Allô, Allô!

Não se preocupem com a ortografia do título. Apeteceu-me divagar! Lembram-se da série televisiva, há já uns anos, que parodiava os incidentes , em França, de militares ingleses e franceses durante a segunda guerra mundial?  Uma série de episódios que nos enterneceram e que nos permitiram apreciar a jovialidade, o humor, a aparente ingenuidade de um maravilhoso francês que se atropelava a preservar as vidas dos aliados que frequentavam ou se abrigavam no seu café/restaurante.

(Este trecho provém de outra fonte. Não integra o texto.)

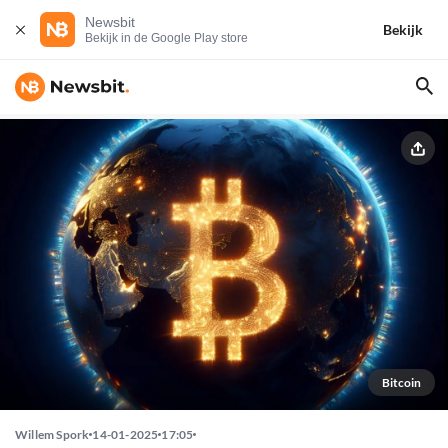
Newsbit
Bekijk
Bekijk in de Google Play store
Bitcoin
Willem Spork
14-01-2025
17:05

Ator, por coincidência, desaparecido há  pouco tempo.
Escrevo este texto no dia 5 de Maio, sexta feira anterior às eleições francesas.  Não é, portanto, um comentário político que não teria, nesta oportunidade, cabimento. Mas não deixa de ser um desabafo sentimental sobre um país que nos preencheu a vida desde a adolescência, que nos encantou com a sua irreprimível declaração de “Liberdade, Igualdade, Fraternidade”, com o seu Maio de 68, com toda a sua cultura que nos foi facultada por todos os meios ao nosso alcance, pensamento, literatura, artes em geral. E nós, latinos como eles, fomos sempre muito sensíveis a esse entrelaçamento espiritual. Claro que tivemos as invasões francesas e todos os vandalismos praticados nessa altura. Claro que que nem todos gostamos dos tiques arrogantes e narcisistas de muitos franceses, mas  julgo que nunca ficámos indiferentes ao que de melhor sempre de lá apareceu. A França tem sido nas últimas décadas um bastião da solidariedade social, uma defensora dos direitos essenciais dos seus cidadãos,  percursora da entidade europeia. A política deste continente, melhor ou pior, tem sido protagonizada pela França no equilíbrio sempre delicado dos países do norte com ao países do sul. A França desempenha os dois papéis mas não tem esquecido a sua vertente mais humanizada, menos conformada com espartilhos regulamentares, o seu perfume mediterrânico.
Bem ou mal, a França tem sido sempre um parceiro estimulante, vaidoso mas carismático, culto mas arrogante, universalista mas vítima desse seu universalismo histórico. Por tudo isto há muita gente que não gosta da França mas todos lhe reconhecem o perfume das suas lutas, das suas liberdades, da sua luta pela cultura, das suas ideias.
O projeto europeu tem sido, realmente, uma escalada difícil,  em que os seus protagonistas maiores não têm, talvez, sabido estar à altura do enorme desafio em que todos nos envolvemos. Um projeto que está hoje a ser posto em causa. E a França não está incólume. O seu peso específico neste envolvimento não tem sido devidamente balanceado e o seu prestígio próprio tem vindo a ser abalado. A generosa integração de outros mundos no seu mundo, feita  de forma polémica e já com resultados reconhecidamente desajustados, não lhe tem propiciado serenidade no seu percurso histórico.  Mas todos estes óbices não nos fazem esquecer, a nós que não somos franceses, a preservação das liberdades, a solidariedade social, o respeito pelos outros, o ecumenismo dos sentimentos. E quando se equaciona a possibilidade do regresso da França ao seu pior instinto napoleónico não podemos deixar de manifestar o nosso desejo (porque não pode ser apoio) que tal não se concretize e que os franceses se mantenham fiéis à  “Liberdade, Igualdade, Fraternidade” que, no fundo, todos sempre admirámos.
Como poderemos deixar de estimar esse anarquista-cantor Georges Brassens que nos inundou com as suas geniais baladas como “La mauvaise réputation”, “Chanson pour l’Auvergnat” ou “Suplique pour être enterré à la plage de Sète”, terra onde nasceu?
Não, não deixem que isso aconteça. “Allô, allô”  franceses, não nos desiludam!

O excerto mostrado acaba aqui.